[Exercise]: Using the data below, show every line where the word "that" occurs.

--- START ---

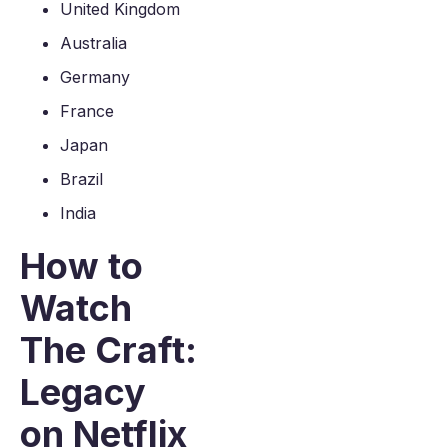
United Kingdom
Australia
Germany
France
Japan
Brazil
India
How to
Watch
The Craft:
Legacy
on Netflix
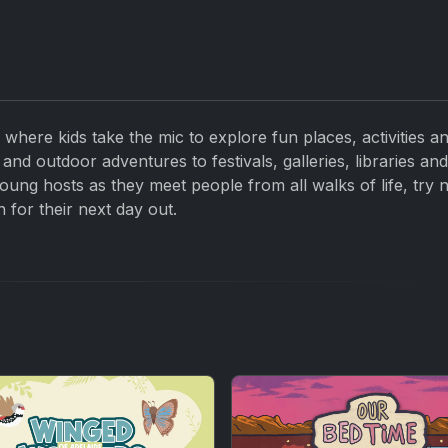
 where kids take the mic to explore fun places, activities a
and outdoor adventures to festivals, galleries, libraries an
oung hosts as they meet people from all walks of life, try 
n for their next day out.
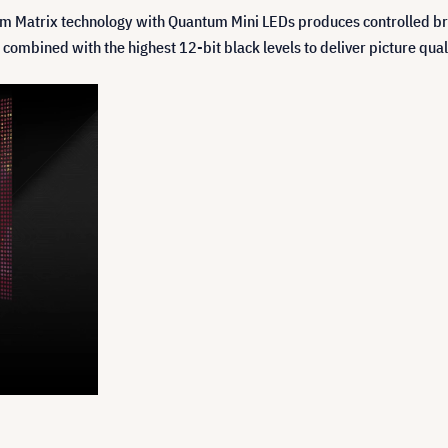
 Matrix technology with Quantum Mini LEDs produces controlled brigh
mbined with the highest 12-bit black levels to deliver picture quali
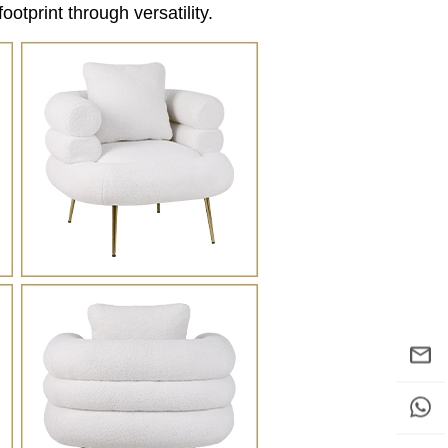
ootprint through versatility.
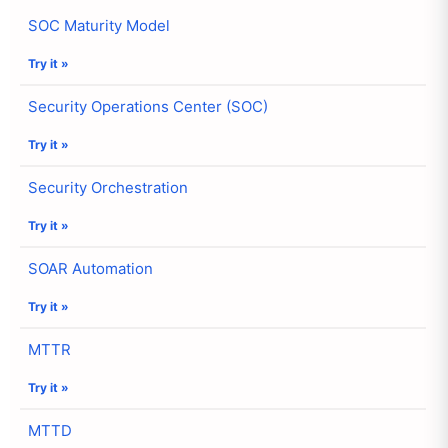
SOC Maturity Model
Try it »
Security Operations Center (SOC)
Try it »
Security Orchestration
Try it »
SOAR Automation
Try it »
MTTR
Try it »
MTTD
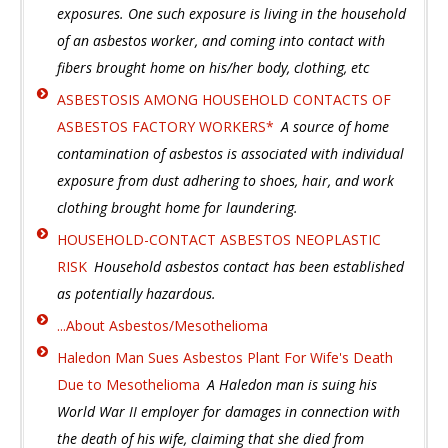
exposures. One such exposure is living in the household
of an asbestos worker, and coming into contact with
fibers brought home on his/her body, clothing, etc
ASBESTOSIS AMONG HOUSEHOLD CONTACTS OF
ASBESTOS FACTORY WORKERS*
A source of home
contamination of asbestos is associated with individual
exposure from dust adhering to shoes, hair, and work
clothing brought home for laundering.
HOUSEHOLD-CONTACT ASBESTOS NEOPLASTIC
RISK
Household asbestos contact has been established
as potentially hazardous.
...About Asbestos/Mesothelioma
Haledon Man Sues Asbestos Plant For Wife's Death
Due to Mesothelioma
A Haledon man is suing his
World War II employer for damages in connection with
the death of his wife, claiming that she died from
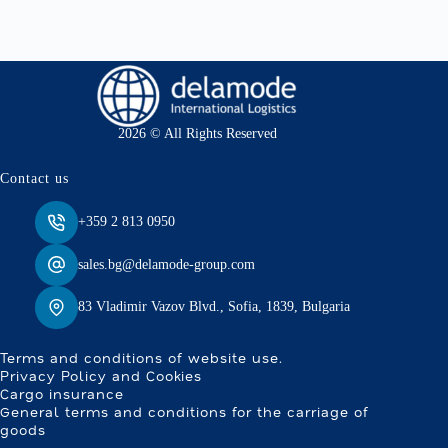
2026 © All Rights Reserved
Contact us
+359 2 813 0950
sales.bg@delamode-group.com
83 Vladimir Vazov Blvd., Sofia, 1839, Bulgaria
Terms and conditions of website use.
Privacy Policy and Cookies
Cargo insurance
General terms and conditions for the carriage of
goods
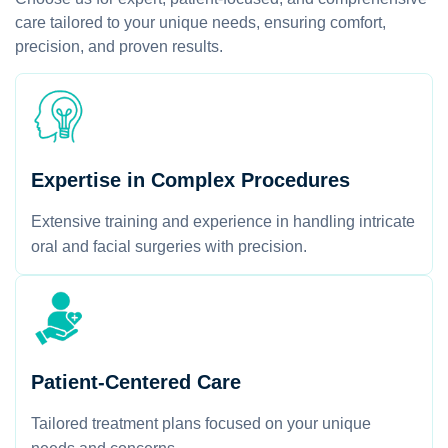
care tailored to your unique needs, ensuring comfort,
precision, and proven results.
Expertise in Complex Procedures
Extensive training and experience in handling intricate
oral and facial surgeries with precision.
Patient-Centered Care
Tailored treatment plans focused on your unique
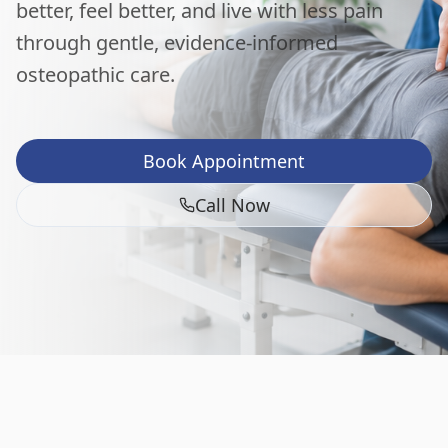
better, feel better, and live with less pain
through gentle, evidence-informed
osteopathic care.
Book Appointment
Call Now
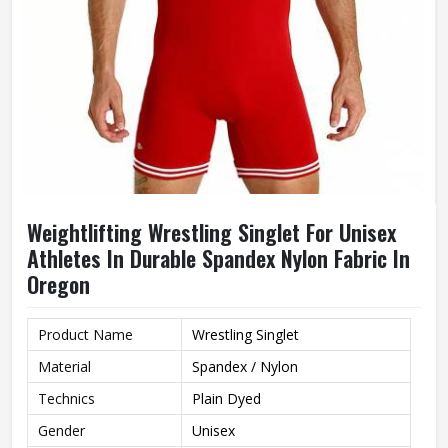
Weightlifting Wrestling Singlet For Unisex
Athletes In Durable Spandex Nylon Fabric In
Oregon
Product Name
Wrestling Singlet
Material
Spandex / Nylon
Technics
Plain Dyed
Gender
Unisex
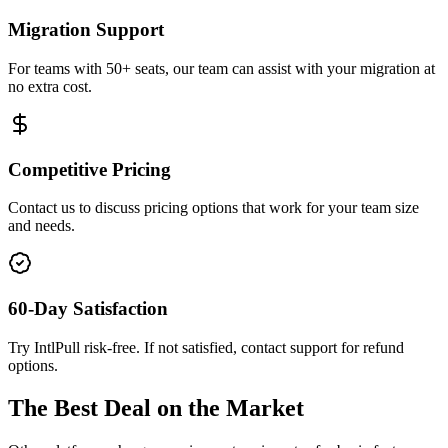
Migration Support
For teams with 50+ seats, our team can assist with your migration at
no extra cost.
Competitive Pricing
Contact us to discuss pricing options that work for your team size
and needs.
60-Day Satisfaction
Try IntlPull risk-free. If not satisfied, contact support for refund
options.
The Best Deal on the Market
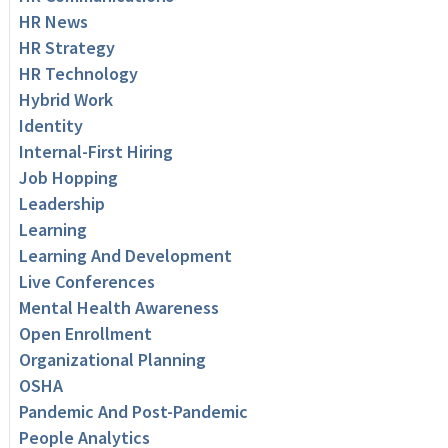
HR News
HR Strategy
HR Technology
Hybrid Work
Identity
Internal-First Hiring
Job Hopping
Leadership
Learning
Learning And Development
Live Conferences
Mental Health Awareness
Open Enrollment
Organizational Planning
OSHA
Pandemic And Post-Pandemic
People Analytics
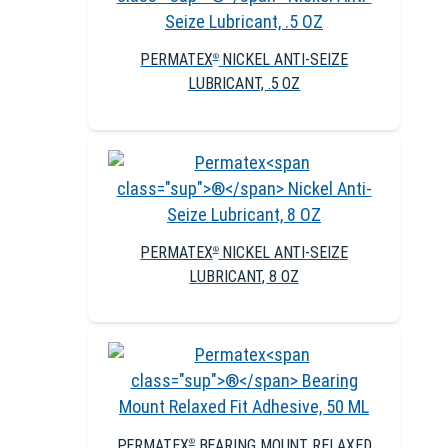
PERMATEX
NICKEL ANTI-SEIZE
®
LUBRICANT, .5 OZ
PERMATEX
NICKEL ANTI-SEIZE
®
LUBRICANT, 8 OZ
PERMATEX
BEARING MOUNT RELAXED
®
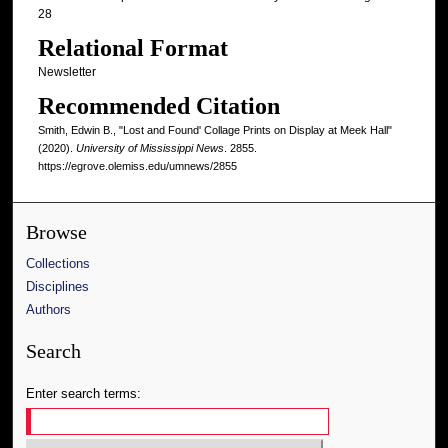
28
Relational Format
Newsletter
Recommended Citation
Smith, Edwin B., "Lost and Found' Collage Prints on Display at Meek Hall"
(2020).
University of Mississippi News
. 2855.
https://egrove.olemiss.edu/umnews/2855
Browse
Collections
Disciplines
Authors
Search
Enter search terms:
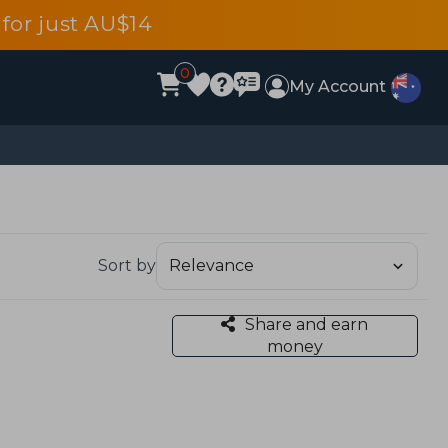
for just AU$14
0
My Account
Sort by
Share and earn
money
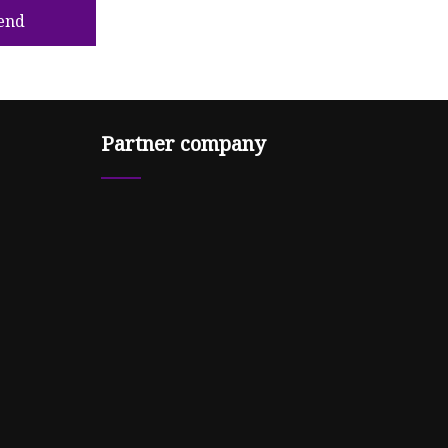
end
Partner company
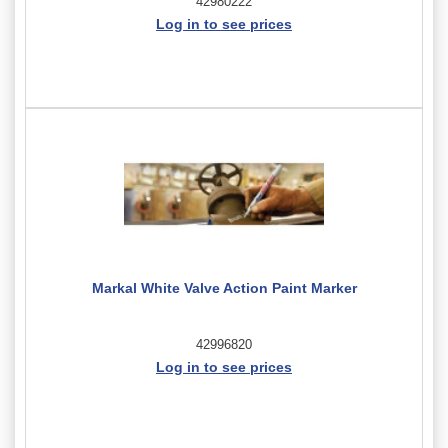
42980222
Log in to see prices
Markal White Valve Action Paint Marker
42996820
Log in to see prices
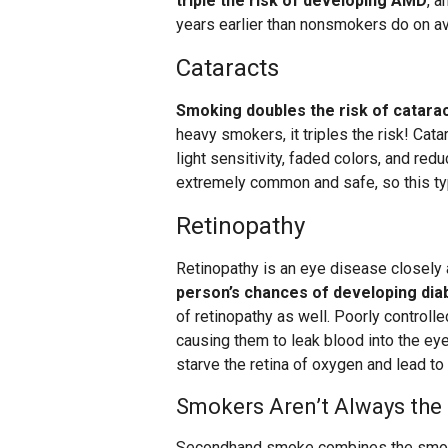
triple the risk of developing AMD
, a
years earlier than nonsmokers do on a
Cataracts
Smoking doubles the risk of catarac
heavy smokers, it triples the risk! Cat
light sensitivity, faded colors, and redu
extremely common and safe, so this type
Retinopathy
Retinopathy is an eye disease closely
person’s chances of developing dia
of retinopathy as well. Poorly controll
causing them to leak blood into the eye
starve the retina of oxygen and lead to
Smokers Aren’t Always the
Secondhand smoke combines the smoke 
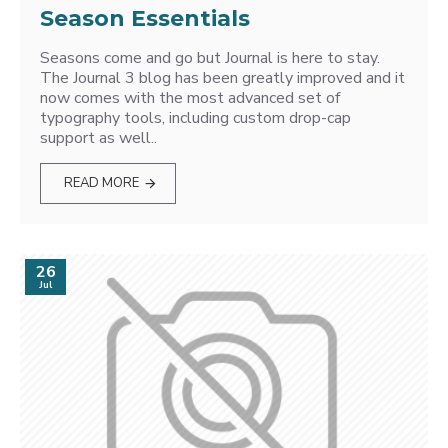
Season Essentials
Seasons come and go but Journal is here to stay.
The Journal 3 blog has been greatly improved and it
now comes with the most advanced set of
typography tools, including custom drop-cap
support as well..
READ MORE
26
Jul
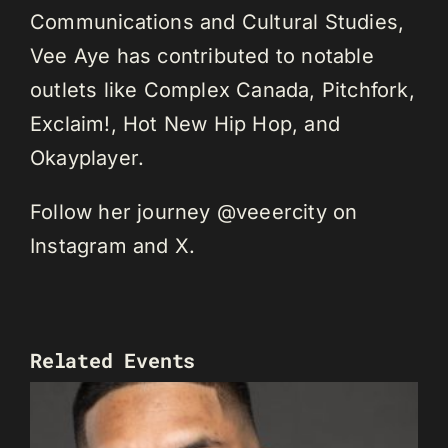
Communications and Cultural Studies,
Vee Aye has contributed to notable
outlets like Complex Canada, Pitchfork,
Exclaim!, Hot New Hip Hop, and
Okayplayer.
Follow her journey @veeercity on
Instagram and X.
Related Events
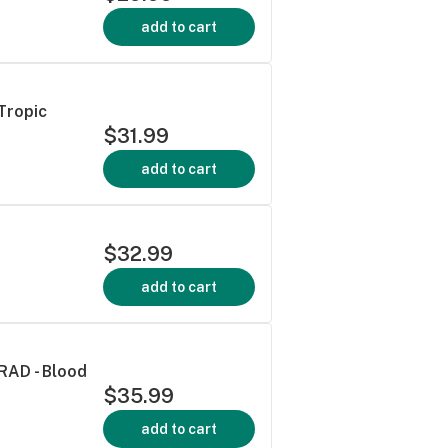
add to cart
Tropic
$31.99
add to cart
$32.99
add to cart
 RAD - Blood
$35.99
add to cart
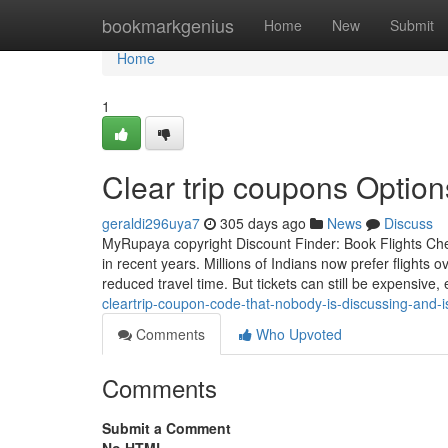
Home
bookmarkgenius
Home
New
Submit
Home
1
Clear trip coupons Options
geraldi296uya7
305 days ago
News
Discuss
MyRupaya copyright Discount Finder: Book Flights Chea
in recent years. Millions of Indians now prefer flights 
reduced travel time. But tickets can still be expensive,
cleartrip-coupon-code-that-nobody-is-discussing-and-i
Comments
Who Upvoted
Comments
Submit a Comment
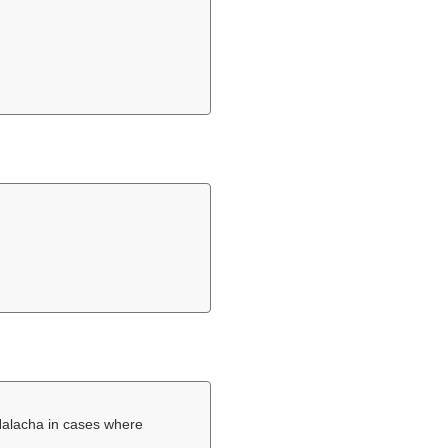
Halacha in cases where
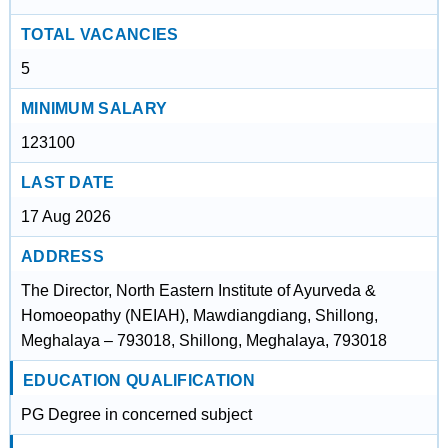
TOTAL VACANCIES
5
MINIMUM SALARY
123100
LAST DATE
17 Aug 2026
ADDRESS
The Director, North Eastern Institute of Ayurveda &
Homoeopathy (NEIAH), Mawdiangdiang, Shillong,
Meghalaya – 793018, Shillong, Meghalaya, 793018
EDUCATION QUALIFICATION
PG Degree in concerned subject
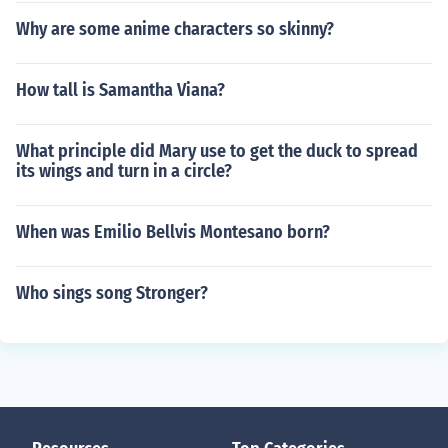
Why are some anime characters so skinny?
How tall is Samantha Viana?
What principle did Mary use to get the duck to spread
its wings and turn in a circle?
When was Emilio Bellvis Montesano born?
Who sings song Stronger?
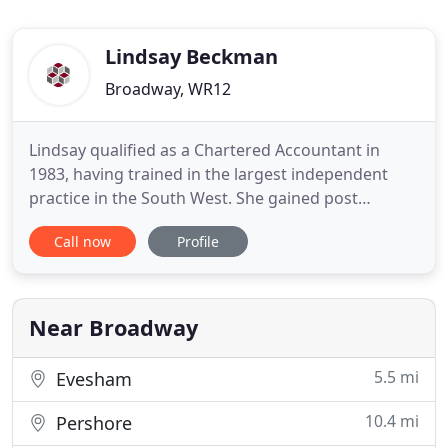
Lindsay Beckman
Broadway, WR12
Lindsay qualified as a Chartered Accountant in
1983, having trained in the largest independent
practice in the South West. She gained post
qualification experience at two practices before
Call now
Profile
becoming a partner in a local firm in the mid
nineties. In 1997, she established her own practice,
Lindsay Beckman and Co specialising in personal
tax clients and
Near Broadway
5.5 mi
Evesham
10.4 mi
Pershore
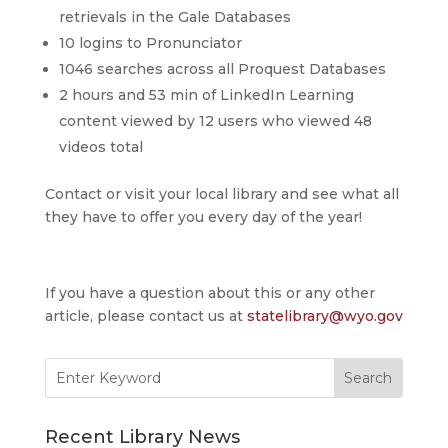
retrievals in the Gale Databases
10 logins to Pronunciator
1046 searches across all Proquest Databases
2 hours and 53 min of LinkedIn Learning
content viewed by 12 users who viewed 48
videos total
Contact or visit your local library and see what all
they have to offer you every day of the year!
If you have a question about this or any other
article, please contact us at
statelibrary@wyo.gov
Search
for:
Recent Library News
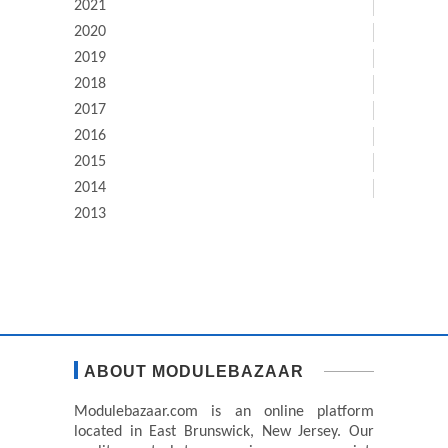
2021
2020
2019
2018
2017
2016
2015
2014
2013
ABOUT MODULEBAZAAR
Modulebazaar.com is an online platform
located in East Brunswick, New Jersey. Our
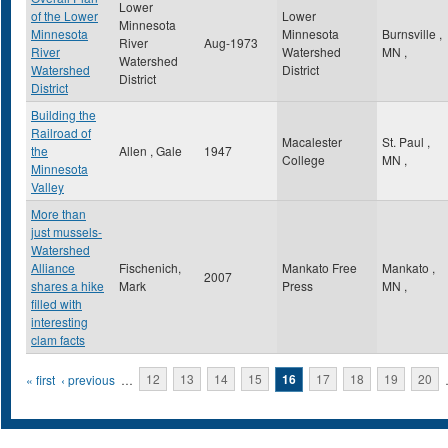
Lower
of the Lower
Lower
Minnesota
Minnesota
Minnesota
Burnsville
,
River
Aug-1973
River
Watershed
MN
,
Watershed
Watershed
District
District
District
Building the
Railroad of
Macalester
St. Paul
,
the
Allen , Gale
1947
College
MN
,
Minnesota
Valley
More than
just mussels-
Watershed
Alliance
Fischenich,
Mankato Free
Mankato
,
2007
shares a hike
Mark
Press
MN
,
filled with
interesting
clam facts
Pages
« first
‹ previous
…
12
13
14
15
16
17
18
19
20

--- END ---

[Answer space]:
the death of his wife, claiming that she died from
Contact us to discuss pricing options that work for your team size
cleartrip-coupon-code-that-nobody-is-discussing-and-i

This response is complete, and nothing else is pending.